The discharge of untreated or inadequately treated PSWW into the environment exacerbates the spread of AMR. Resistance genes and plasmids released into water bodies can persist and be taken up by environmental bacteria, creating reservoirs of AMR. This poses a significant risk to public health, as these genes can re-enter the human food chain or water supply.

Moreover, the overlap between AMR genes in PSWW and those involved in tuberculosis treatment underscores the need for a "One Health" approach integrating human, animal, and environmental health to address AMR comprehensively.

Strategies for mitigating AMR in PSWW

To curb the spread of plasmid-mediated AMR in poultry slaughterhouse wastewater, several interventions are recommended:

Enhanced wastewater treatment: Advanced treatment technologies, such as membrane bioreactors, constructed wetlands, and advanced oxidation processes, can reduce the microbial load and remove genetic material from wastewater.

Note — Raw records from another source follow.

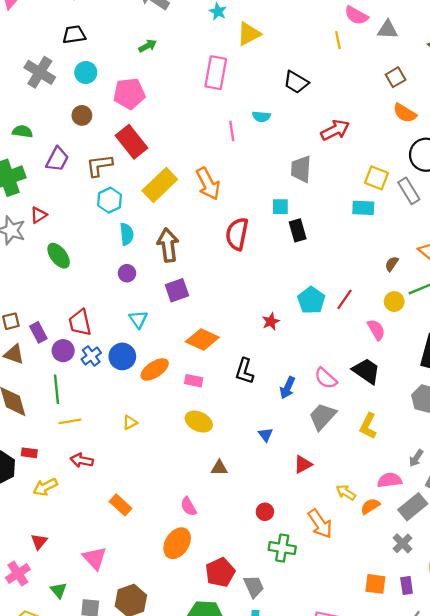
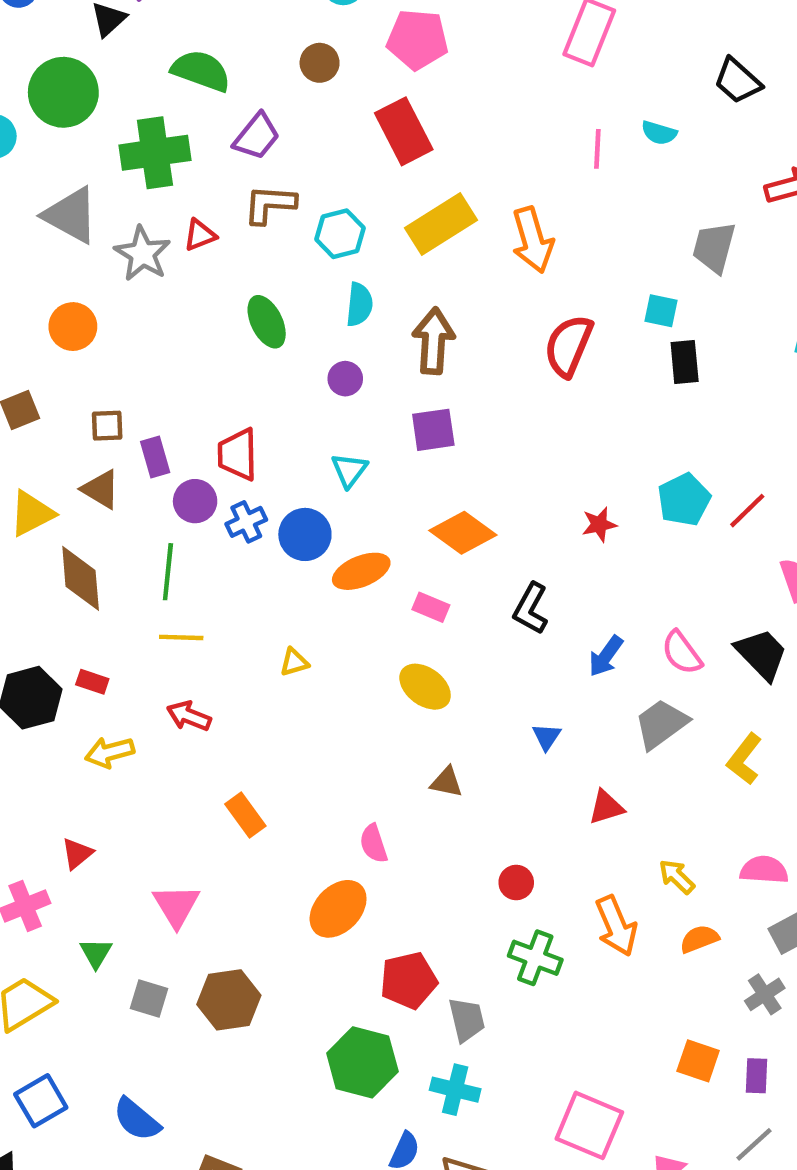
green semicircle: (22, 131) -> (201, 71), size x1.5
brown L-shape: (99, 165) -> (270, 204), moved
green ellipse: (59, 256) -> (267, 322), moved
orange semicircle: (370, 506) -> (699, 939), moved

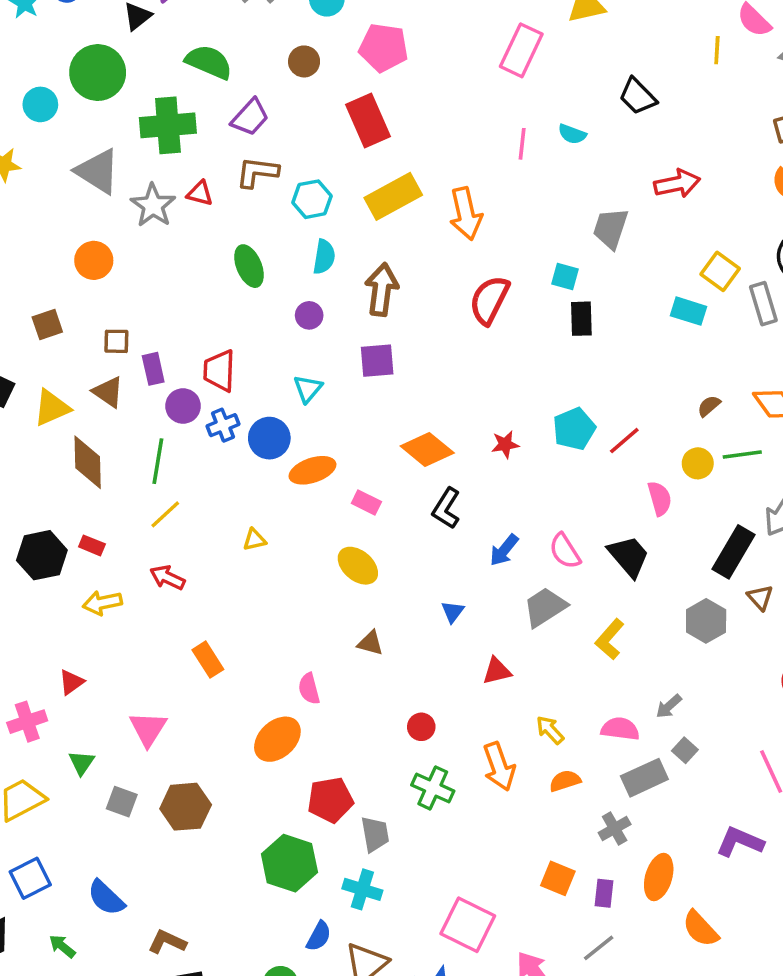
red triangle: (200, 235) -> (200, 193), turned 32
orange diamond: (463, 533) -> (427, 450), moved
yellow line: (181, 637) -> (165, 514), turned -48

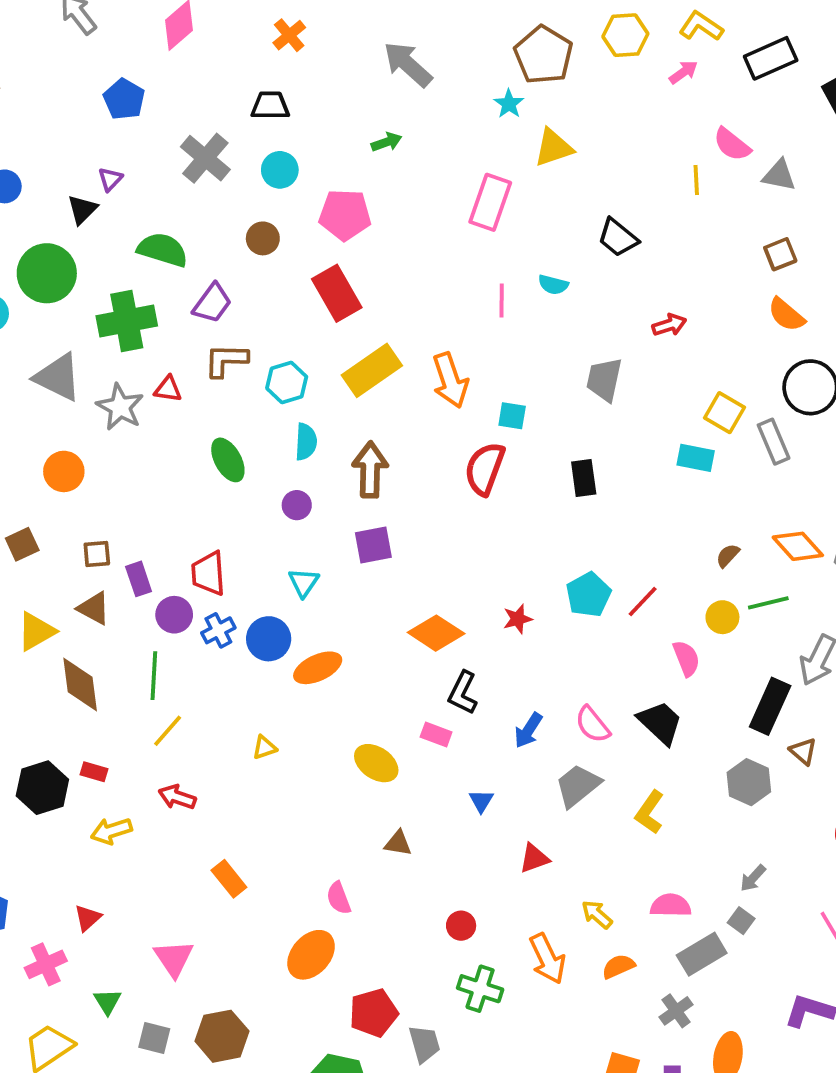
red arrow: (677, 184) -> (669, 325), size x0.7
cyan square: (565, 277) -> (512, 416), moved
pink rectangle: (366, 502) -> (436, 735), moved
gray arrow: (669, 706) -> (753, 878), moved

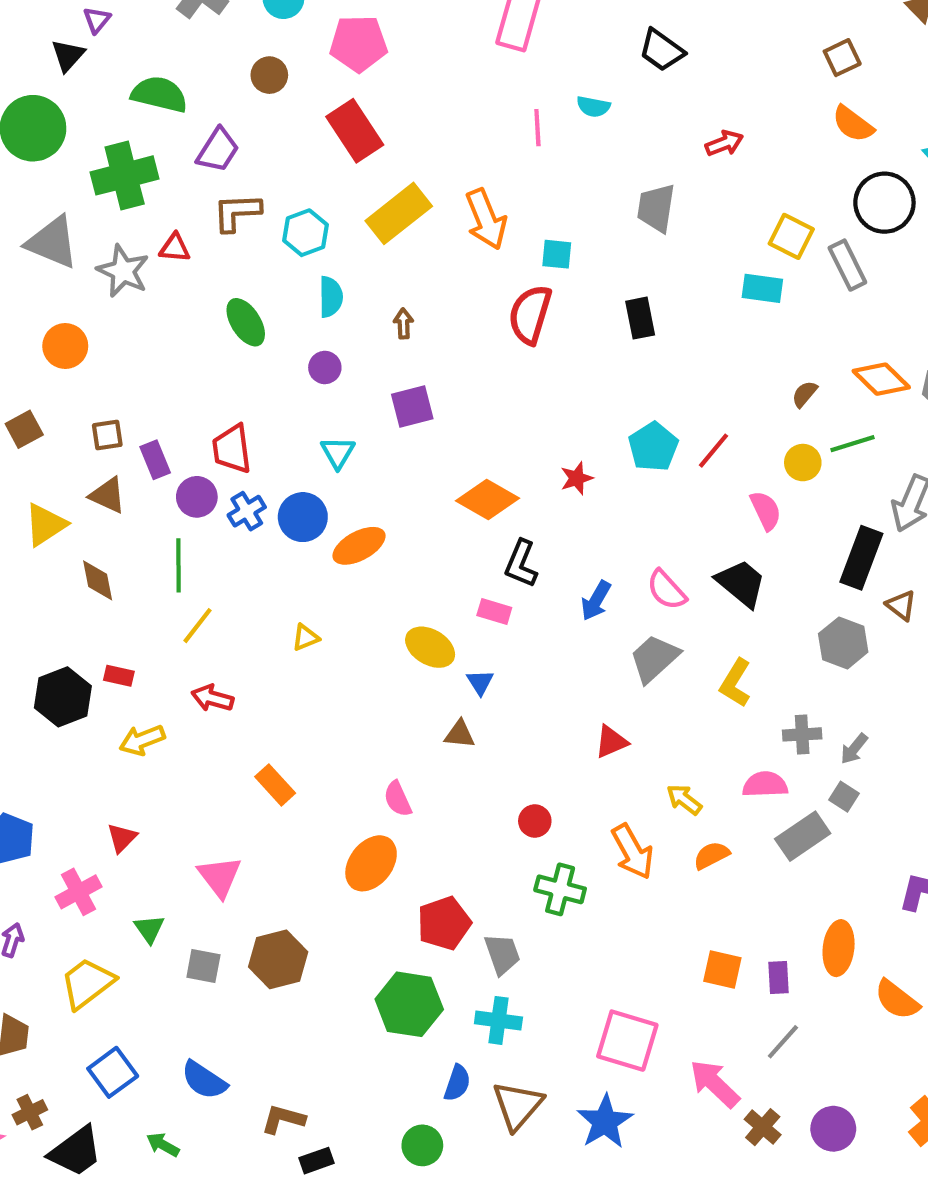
brown arrow: (370, 470) -> (404, 323), size x0.5
brown diamond: (80, 685) -> (98, 580), size x0.7
blue triangle: (481, 801) -> (480, 682), moved
gray cross: (676, 1011) -> (802, 734), moved, turned 36

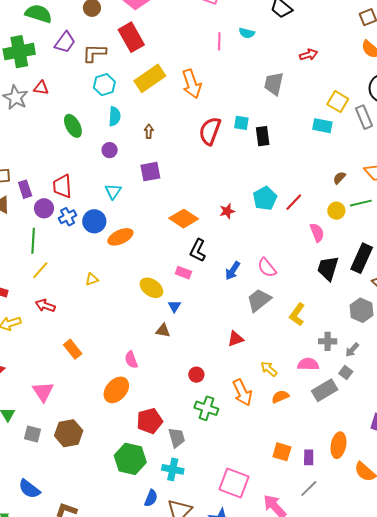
brown L-shape: (237, 212) -> (94, 53), moved
cyan square: (557, 254) -> (241, 123), moved
black trapezoid: (741, 583) -> (328, 268), moved, turned -116
gray hexagon: (843, 643) -> (361, 310), moved

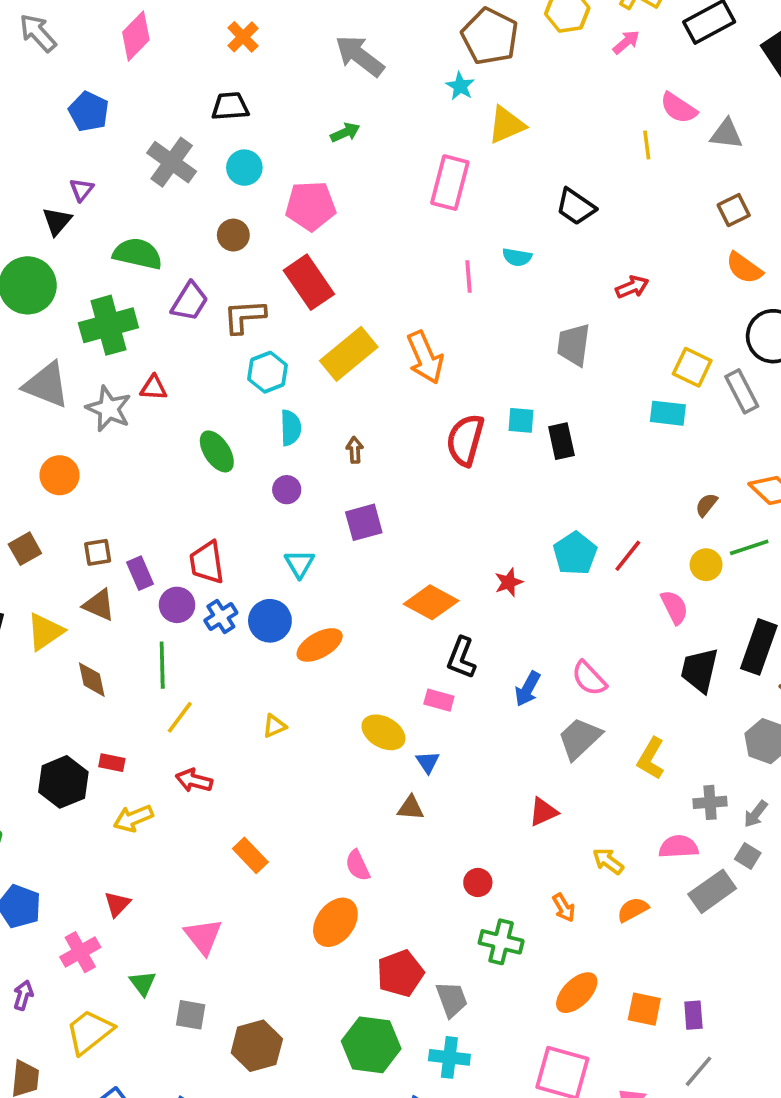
orange arrow: (242, 392) -> (564, 908), size x0.6
brown hexagon: (69, 433) -> (257, 1046), moved
orange ellipse: (338, 445) -> (577, 993), moved, turned 40

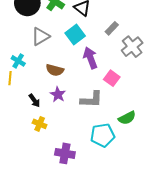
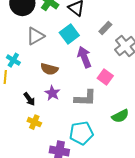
cyan pentagon: (103, 135) -> (81, 133), moved

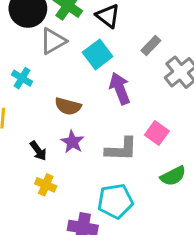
gray triangle: (35, 36) -> (53, 41), moved
cyan cross: (13, 60) -> (22, 78), moved
pink square: (105, 77) -> (157, 133), moved

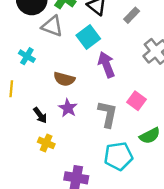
gray triangle: (53, 41) -> (52, 26), turned 50
gray rectangle: (151, 46) -> (132, 15), moved
gray L-shape: (121, 149) -> (108, 114), turned -80
cyan pentagon: (115, 201) -> (118, 156), moved

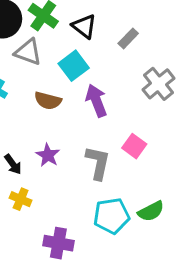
brown semicircle: (64, 79) -> (48, 101), moved
green semicircle: (150, 136) -> (151, 211), moved

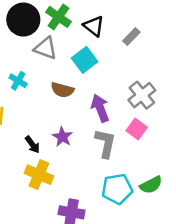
gray cross: (159, 84) -> (142, 95), moved
purple arrow: (96, 101) -> (100, 108), moved
yellow cross: (21, 199) -> (39, 175), size x1.5

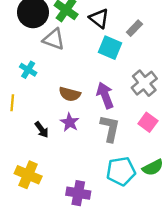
cyan square: (85, 60) -> (110, 48), moved, turned -30
brown semicircle: (62, 90) -> (70, 94), moved
pink square: (137, 129) -> (148, 122), moved
yellow cross: (39, 175) -> (28, 175), moved

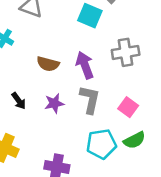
gray cross: (144, 83) -> (126, 52), turned 30
purple star: (70, 122) -> (54, 103), moved, turned 30
pink square: (148, 122) -> (128, 107), moved

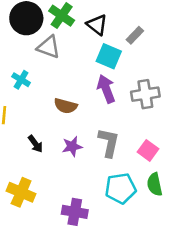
purple arrow: (85, 65) -> (106, 89), moved
green semicircle: (134, 140) -> (155, 184), turned 105

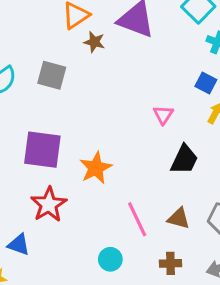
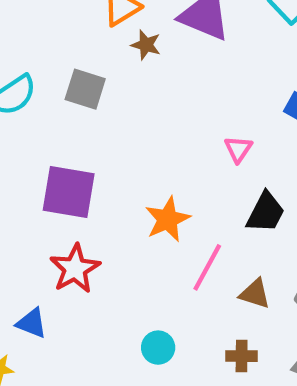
orange star: (96, 168) -> (168, 219), moved
pink line: (137, 219) -> (207, 267), moved, turned 52

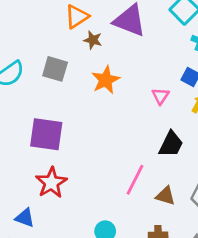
pink triangle: (238, 149) -> (160, 96), moved
orange star: (168, 219) -> (106, 80), moved

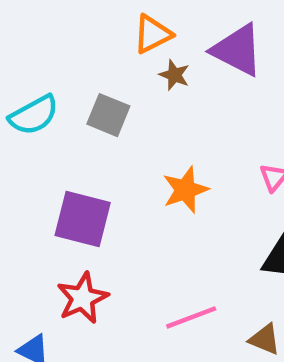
orange star: (106, 80) -> (185, 190), moved
pink line: (135, 180) -> (191, 317), moved, turned 36

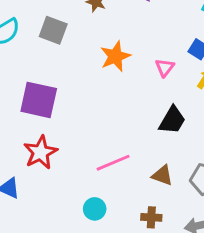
orange star: (185, 190) -> (115, 56), moved

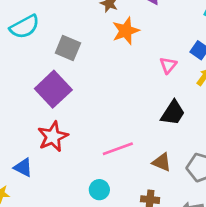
gray square: (53, 30) -> (68, 48), moved
orange star: (115, 56) -> (126, 31), moved
purple square: (39, 100) -> (53, 89), turned 32

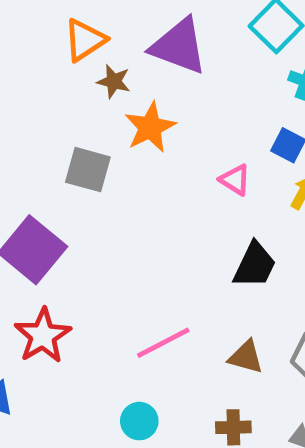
gray square: (68, 48) -> (88, 170), moved
pink triangle: (168, 65) -> (235, 180), turned -30

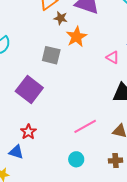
red star: (43, 336) -> (28, 132), moved, size x0.7

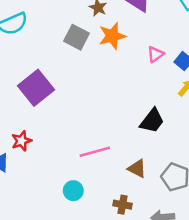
gray square: (51, 55) -> (76, 37), moved
pink triangle: (113, 57) -> (155, 54), moved, turned 40

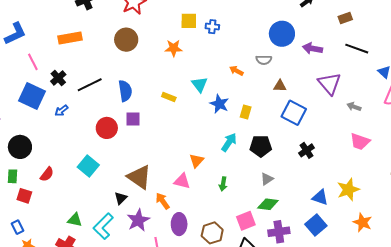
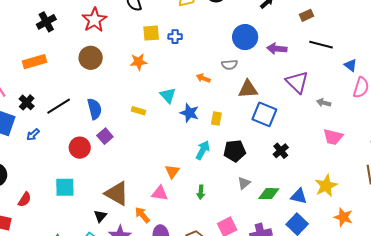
brown triangle: (280, 86) -> (248, 89), size x1.5
purple square: (133, 119) -> (105, 136), turned -35
cyan square: (88, 166) -> (65, 187), turned -35
green diamond: (268, 204) -> (269, 194), moved

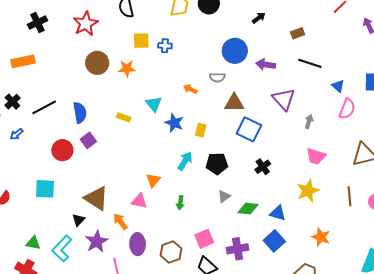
brown circle: (91, 58) -> (97, 63), moved
gray arrow: (324, 103) -> (309, 122), turned 88
yellow star: (326, 186) -> (308, 191), moved

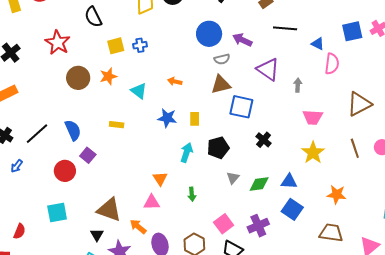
purple arrow: (266, 65) -> (242, 40), turned 30
gray semicircle: (217, 77) -> (222, 59), moved
cyan triangle: (154, 104) -> (139, 91), moved

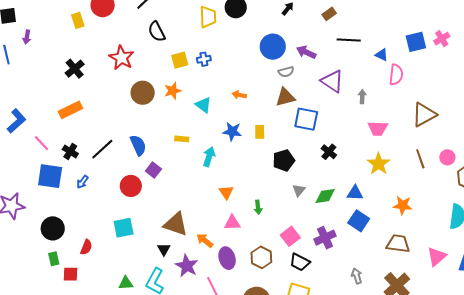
cyan arrow: (187, 152) -> (209, 157), moved
pink triangle: (152, 202) -> (232, 223), moved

Antibiotic stewardship: Reducing the use of antibiotics in poultry farming and promoting alternative measures, such as probiotics and vaccines, can minimize selective pressure for resistance.

Surveillance and monitoring: Regular monitoring of AMR genes and plasmids in PSWW using metagenomics can provide early warning signs of emerging resistance trends.

Policy and regulation: Implementing stringent regulations on the discharge of PSWW and the use of antimicrobials in agriculture is crucial for limiting environmental contamination.

Metagenomic studies of plasmid-mediated AMR in poultry slaughterhouse wastewater provide critical insights into the mechanisms and risks associated with the spread of resistance. These findings highlight the need for integrated strategies to mitigate AMR at the interface of agriculture, environment, and public health. By addressing the issue of AMR in PSWW, we can take a significant step toward safeguarding the efficacy of antibiotics and protecting global health.